Aiza mengerti sekarang, rumah ini bukan rumah utama Bio, pantas saja Ramon membawanya kemari. Aiza mendesis kagum dalam hatinya, Bio pasti punya begitu banyak uang. Kenapa orang-orang ini bisa begitu kaya raya? Dari mana uang mereka? Apa yang mereka kerjakan? Aiza lagi-lagi diselimuti tanda tanya. Pertanyaan itu jawabannya masih samar.

"Kamu mau pakai ini?" Bio memamerkan sebuah gaun pendek yang agak seksi sepaha.

"Nggak, Kak ... Terlalu seksi, aku--"

"Sst!" Bio menahan bibir Aiza dengan jari telunjuknya. "Sekarang kamu ada di daerah kekuasaan Nyai Bio. Gaya kamu yang membosankan itu akan kusulap, Cinta. Kamu akan terlahir dengan pesona baru. Ini dunia baru kamu! Sudah waktunya kamu melupakan hidup lama kamu. Kamu mau terus di dekat Ramon, kan?" tanyanya membujuk.

Aiza mengangguk malu-malu.

"Kalau begitu ..., jadilah pribadi yang baru. Masuki dunia dia. Aku akan menuntun kamu. Hm?"

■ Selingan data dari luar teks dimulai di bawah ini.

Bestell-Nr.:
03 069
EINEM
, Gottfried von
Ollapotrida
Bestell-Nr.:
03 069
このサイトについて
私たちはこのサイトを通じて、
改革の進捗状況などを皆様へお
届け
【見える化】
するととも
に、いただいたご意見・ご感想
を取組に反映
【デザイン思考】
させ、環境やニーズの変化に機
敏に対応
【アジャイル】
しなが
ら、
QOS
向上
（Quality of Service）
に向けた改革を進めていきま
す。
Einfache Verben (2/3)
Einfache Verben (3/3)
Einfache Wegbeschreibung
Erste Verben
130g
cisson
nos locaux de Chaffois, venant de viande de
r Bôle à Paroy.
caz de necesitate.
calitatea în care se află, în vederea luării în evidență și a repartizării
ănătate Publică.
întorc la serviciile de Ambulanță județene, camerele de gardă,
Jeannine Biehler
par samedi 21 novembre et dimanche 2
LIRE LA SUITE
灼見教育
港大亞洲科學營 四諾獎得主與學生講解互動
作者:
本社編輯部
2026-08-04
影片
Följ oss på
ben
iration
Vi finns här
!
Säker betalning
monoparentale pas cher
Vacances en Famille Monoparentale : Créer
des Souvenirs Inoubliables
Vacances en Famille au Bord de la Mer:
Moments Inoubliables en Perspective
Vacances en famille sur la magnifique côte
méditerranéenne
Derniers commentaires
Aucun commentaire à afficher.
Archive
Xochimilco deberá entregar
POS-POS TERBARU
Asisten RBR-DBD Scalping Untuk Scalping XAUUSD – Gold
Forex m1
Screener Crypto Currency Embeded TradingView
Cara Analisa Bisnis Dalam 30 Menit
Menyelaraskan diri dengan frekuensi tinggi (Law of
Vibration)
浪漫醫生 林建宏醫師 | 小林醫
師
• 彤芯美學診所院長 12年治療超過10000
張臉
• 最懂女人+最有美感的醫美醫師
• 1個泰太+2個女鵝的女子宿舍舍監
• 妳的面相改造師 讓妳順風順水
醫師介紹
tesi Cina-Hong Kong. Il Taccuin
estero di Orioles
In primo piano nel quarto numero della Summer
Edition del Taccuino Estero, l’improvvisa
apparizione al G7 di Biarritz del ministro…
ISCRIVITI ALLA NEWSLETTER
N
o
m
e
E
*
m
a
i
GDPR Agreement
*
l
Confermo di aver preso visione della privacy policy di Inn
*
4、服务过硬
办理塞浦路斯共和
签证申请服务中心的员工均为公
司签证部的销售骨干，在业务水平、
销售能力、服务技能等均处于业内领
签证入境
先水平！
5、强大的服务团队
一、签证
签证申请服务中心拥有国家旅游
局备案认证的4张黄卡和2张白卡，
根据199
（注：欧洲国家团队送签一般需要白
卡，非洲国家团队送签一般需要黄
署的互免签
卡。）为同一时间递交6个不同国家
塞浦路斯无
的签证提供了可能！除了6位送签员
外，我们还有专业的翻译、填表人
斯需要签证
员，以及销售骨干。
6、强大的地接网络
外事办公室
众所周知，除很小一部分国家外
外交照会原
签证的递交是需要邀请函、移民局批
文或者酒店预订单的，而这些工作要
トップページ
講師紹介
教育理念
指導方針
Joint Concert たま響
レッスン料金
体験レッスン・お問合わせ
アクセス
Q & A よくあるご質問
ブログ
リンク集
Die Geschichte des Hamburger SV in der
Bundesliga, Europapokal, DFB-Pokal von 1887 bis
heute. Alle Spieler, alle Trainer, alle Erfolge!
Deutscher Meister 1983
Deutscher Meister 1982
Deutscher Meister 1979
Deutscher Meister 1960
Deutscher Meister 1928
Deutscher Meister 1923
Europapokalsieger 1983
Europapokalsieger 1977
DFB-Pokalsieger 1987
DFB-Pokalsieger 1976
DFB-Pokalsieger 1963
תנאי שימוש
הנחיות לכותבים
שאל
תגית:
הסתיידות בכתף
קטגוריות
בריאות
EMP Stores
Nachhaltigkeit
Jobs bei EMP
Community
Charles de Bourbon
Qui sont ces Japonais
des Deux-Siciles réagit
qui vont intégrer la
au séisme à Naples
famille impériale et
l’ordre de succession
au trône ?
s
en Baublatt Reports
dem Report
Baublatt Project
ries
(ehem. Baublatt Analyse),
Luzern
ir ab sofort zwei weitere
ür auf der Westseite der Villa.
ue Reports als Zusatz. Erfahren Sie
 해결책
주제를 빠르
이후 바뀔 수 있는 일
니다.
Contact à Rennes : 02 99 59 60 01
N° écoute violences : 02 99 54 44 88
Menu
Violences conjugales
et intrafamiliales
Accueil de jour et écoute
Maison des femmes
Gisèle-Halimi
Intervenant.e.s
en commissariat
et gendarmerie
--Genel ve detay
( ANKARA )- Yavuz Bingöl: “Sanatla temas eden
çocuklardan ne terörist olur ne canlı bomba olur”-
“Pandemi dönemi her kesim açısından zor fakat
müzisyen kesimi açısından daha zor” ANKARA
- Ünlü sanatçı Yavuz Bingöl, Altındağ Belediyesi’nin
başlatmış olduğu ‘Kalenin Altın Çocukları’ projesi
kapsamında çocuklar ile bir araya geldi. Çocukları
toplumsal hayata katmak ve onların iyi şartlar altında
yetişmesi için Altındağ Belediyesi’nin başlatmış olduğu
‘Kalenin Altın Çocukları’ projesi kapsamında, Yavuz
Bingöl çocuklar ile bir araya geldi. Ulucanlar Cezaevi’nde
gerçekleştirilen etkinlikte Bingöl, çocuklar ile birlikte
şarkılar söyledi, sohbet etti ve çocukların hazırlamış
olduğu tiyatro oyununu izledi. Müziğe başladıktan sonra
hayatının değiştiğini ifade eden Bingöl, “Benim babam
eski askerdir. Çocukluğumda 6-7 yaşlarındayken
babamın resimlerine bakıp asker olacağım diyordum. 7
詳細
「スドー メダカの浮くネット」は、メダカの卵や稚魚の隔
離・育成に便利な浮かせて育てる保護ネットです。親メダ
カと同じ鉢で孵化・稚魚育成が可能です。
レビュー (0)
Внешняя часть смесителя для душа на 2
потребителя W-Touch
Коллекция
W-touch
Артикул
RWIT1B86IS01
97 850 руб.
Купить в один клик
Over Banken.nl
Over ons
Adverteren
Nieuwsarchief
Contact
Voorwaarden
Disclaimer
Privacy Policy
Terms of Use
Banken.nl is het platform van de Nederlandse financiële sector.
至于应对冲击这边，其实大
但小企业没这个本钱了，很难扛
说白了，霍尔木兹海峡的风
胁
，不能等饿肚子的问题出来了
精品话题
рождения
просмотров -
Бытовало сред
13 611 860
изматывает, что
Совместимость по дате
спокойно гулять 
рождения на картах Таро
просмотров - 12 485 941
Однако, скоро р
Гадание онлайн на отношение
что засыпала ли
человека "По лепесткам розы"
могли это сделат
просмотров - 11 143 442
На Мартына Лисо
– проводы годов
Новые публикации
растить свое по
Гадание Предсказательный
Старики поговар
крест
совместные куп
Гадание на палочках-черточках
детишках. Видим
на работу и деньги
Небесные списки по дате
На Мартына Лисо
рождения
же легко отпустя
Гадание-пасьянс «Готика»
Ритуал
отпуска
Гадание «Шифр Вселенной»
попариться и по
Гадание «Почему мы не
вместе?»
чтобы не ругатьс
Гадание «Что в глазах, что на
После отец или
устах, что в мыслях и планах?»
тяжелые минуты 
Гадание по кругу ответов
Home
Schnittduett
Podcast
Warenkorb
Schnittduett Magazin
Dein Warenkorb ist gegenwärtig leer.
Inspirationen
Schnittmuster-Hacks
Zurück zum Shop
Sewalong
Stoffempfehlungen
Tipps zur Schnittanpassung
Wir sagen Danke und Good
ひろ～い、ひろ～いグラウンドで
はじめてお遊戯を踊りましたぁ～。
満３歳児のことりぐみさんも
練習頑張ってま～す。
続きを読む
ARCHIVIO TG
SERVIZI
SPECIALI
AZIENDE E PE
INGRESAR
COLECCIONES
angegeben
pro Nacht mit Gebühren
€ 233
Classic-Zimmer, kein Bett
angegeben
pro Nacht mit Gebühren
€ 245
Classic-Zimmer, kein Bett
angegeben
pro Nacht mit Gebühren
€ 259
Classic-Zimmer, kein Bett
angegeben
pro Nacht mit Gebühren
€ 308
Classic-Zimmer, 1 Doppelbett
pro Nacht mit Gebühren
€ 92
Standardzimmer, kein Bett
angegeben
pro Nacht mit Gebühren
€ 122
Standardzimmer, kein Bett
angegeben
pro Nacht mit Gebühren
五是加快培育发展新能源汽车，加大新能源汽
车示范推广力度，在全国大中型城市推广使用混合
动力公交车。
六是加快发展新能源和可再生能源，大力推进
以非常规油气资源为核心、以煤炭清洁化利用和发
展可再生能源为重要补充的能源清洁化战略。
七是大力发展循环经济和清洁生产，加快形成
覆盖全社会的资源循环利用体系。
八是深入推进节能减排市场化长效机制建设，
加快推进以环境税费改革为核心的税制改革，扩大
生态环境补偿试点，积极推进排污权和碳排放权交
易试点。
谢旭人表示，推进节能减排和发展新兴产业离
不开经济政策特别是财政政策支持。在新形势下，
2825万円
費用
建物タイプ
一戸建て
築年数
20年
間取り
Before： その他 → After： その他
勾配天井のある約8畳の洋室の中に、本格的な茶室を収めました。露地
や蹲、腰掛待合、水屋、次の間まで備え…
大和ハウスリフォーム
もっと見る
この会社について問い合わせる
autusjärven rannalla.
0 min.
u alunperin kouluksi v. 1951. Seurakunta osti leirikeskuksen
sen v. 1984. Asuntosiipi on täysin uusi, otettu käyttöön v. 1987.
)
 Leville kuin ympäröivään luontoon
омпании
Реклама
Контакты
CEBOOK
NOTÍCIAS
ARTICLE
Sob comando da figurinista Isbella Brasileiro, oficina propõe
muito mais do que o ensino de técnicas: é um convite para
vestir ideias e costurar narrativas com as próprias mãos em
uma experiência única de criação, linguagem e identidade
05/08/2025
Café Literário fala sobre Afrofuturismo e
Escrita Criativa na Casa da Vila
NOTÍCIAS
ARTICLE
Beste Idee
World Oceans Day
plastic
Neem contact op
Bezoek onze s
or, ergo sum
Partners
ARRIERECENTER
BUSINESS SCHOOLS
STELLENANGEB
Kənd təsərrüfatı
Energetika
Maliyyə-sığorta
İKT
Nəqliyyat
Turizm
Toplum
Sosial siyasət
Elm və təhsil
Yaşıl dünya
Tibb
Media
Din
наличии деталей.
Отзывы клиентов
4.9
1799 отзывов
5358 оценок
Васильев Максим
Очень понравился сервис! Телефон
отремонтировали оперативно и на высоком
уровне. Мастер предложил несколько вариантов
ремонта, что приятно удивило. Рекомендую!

Tawaran itu sangat menggiurkan bagi Aiza. Kapan lagi dia secara terang-terangan diajak masuk ke dalam dunia Ramon. Sekalipun itu akan dibayar dengan dirinya sendiri, Aiza tak mungkin menolak.

"Sudah waktunya kamu meninggalkan identitas lama kamu. Dan hidup dengan cara kami." Bio tersenyum penuh makna.